Erica smiled kindly. “You won’t do it again. You’re a gentle, good person. I know you better than anyone.”

Sarah looked into Erica’s eyes, feeling a familiar strangeness as she remembered that their eyes were the exact same color and shape. It was like looking into a mirror.

“I’m sorry I’ve been such a grump these holidays,” Sarah said.

“And I’m sorry for not being more sensitive.”

They laughed. Their glance conveyed an unspoken agreement on the oddness of their heartfelt talk. Despite feeling weird and emotional, the conversation was nice. Sarah bent down to pick the cards up off the floor.

“I still think you’re annoying,” Sarah said.

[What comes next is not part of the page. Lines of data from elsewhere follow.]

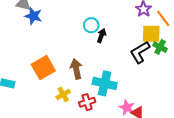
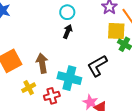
cyan circle: (91, 25) -> (67, 12), moved
black L-shape: (140, 52) -> (97, 66), moved

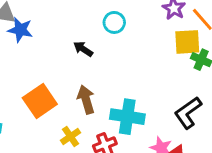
black arrow: (68, 31) -> (83, 49), moved, turned -72
black L-shape: (97, 66) -> (188, 113), moved

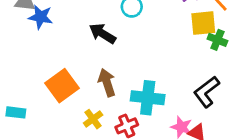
black arrow: (83, 49) -> (102, 33), size x1.4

“And I still think you’re unhygienic and obsessive about fishing.”

“Good.”

Sarah finished collecting the cards and split the deck in two. She handed half to Erica and, without discussion, they each began laying out cards in formation for a fast-paced game which they had played since they were children.

  

Hall strode down the beach toward where he suspected Roger Coker had gone. The coast was wilder up here, low-lying rocks pounded by frothy, dirty swell. Bleached ryegrass and clumps of sharp cutting-grass grew next to the beach. The banksia and casuarina trees and ground-covering honeysuckle vines that grew around the other beaches were missing. Except for one giant, gnarled gumtree, the farmer had cleared his land to the waterline. In front of Hall the northern sky was clear. Behind him, above the paddocks, the sky was dark.